→ WHAT YOU HAVE TO DO:
Please copy each line below that contains the string "Contact".

→ INFORMATION PROVIDED:
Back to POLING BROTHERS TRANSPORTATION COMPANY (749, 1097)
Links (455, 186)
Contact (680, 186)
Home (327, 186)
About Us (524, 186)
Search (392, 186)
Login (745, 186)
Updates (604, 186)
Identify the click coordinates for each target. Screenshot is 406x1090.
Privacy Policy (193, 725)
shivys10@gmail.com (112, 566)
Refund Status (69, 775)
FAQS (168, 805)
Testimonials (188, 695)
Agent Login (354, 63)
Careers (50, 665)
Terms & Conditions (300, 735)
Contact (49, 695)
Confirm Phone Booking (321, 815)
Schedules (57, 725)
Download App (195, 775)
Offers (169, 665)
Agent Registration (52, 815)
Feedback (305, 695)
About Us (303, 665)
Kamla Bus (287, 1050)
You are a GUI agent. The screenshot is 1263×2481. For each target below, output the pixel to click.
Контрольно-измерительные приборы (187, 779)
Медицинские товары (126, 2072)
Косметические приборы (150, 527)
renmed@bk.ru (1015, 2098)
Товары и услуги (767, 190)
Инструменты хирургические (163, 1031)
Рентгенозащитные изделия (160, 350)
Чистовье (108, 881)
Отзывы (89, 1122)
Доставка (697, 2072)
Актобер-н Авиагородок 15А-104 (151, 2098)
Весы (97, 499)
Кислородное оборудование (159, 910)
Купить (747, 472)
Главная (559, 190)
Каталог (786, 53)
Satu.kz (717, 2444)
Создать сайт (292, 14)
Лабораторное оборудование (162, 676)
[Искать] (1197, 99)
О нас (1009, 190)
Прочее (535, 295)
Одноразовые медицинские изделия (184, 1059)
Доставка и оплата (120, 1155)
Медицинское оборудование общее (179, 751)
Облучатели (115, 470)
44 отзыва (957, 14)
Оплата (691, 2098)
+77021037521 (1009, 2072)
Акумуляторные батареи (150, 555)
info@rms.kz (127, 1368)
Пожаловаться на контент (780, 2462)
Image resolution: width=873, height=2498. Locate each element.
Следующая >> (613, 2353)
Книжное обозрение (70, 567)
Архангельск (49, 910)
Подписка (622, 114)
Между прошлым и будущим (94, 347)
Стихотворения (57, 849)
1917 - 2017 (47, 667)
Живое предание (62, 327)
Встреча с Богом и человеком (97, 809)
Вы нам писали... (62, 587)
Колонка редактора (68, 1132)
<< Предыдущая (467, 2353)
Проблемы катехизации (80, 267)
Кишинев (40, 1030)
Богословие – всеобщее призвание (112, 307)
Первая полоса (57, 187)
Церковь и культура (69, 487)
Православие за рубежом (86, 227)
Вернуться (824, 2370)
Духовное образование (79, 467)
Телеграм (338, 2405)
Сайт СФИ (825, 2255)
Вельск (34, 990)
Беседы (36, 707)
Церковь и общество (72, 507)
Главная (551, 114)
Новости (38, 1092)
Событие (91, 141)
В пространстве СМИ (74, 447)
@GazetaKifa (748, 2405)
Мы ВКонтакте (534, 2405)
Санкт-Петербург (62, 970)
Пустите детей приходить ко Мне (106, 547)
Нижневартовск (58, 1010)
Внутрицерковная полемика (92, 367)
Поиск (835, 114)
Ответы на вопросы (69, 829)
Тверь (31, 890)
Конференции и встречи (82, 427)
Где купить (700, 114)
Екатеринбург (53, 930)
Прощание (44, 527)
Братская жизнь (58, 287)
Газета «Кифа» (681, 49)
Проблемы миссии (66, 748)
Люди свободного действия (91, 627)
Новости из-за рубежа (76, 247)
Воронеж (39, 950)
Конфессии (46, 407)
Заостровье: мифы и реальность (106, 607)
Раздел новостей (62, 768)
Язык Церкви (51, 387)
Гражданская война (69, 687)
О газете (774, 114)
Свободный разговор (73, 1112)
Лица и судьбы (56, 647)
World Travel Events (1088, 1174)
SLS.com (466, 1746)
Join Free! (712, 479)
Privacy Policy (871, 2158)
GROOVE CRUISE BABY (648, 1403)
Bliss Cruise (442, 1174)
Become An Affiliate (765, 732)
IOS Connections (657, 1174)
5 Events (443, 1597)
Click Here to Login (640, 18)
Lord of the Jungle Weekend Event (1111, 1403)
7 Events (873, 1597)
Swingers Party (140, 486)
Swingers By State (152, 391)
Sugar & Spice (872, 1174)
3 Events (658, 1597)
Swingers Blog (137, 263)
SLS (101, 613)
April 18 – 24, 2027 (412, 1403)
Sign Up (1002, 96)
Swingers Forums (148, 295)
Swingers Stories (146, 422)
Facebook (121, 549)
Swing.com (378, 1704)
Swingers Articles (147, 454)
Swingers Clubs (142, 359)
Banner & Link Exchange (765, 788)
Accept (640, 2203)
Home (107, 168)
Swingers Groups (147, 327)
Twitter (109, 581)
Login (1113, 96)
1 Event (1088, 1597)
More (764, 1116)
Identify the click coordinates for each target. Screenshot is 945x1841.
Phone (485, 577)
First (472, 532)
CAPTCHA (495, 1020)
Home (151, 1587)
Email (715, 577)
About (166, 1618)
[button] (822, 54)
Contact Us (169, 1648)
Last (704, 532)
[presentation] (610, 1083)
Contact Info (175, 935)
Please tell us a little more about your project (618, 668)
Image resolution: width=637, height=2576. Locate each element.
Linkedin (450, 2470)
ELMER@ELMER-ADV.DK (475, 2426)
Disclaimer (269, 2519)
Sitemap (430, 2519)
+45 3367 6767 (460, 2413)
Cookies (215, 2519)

→ RESPONSE FOR THIS EXERCISE:
Contact (680, 186)
Contact (49, 695)
Contact Us (169, 1648)
Contact Info (175, 935)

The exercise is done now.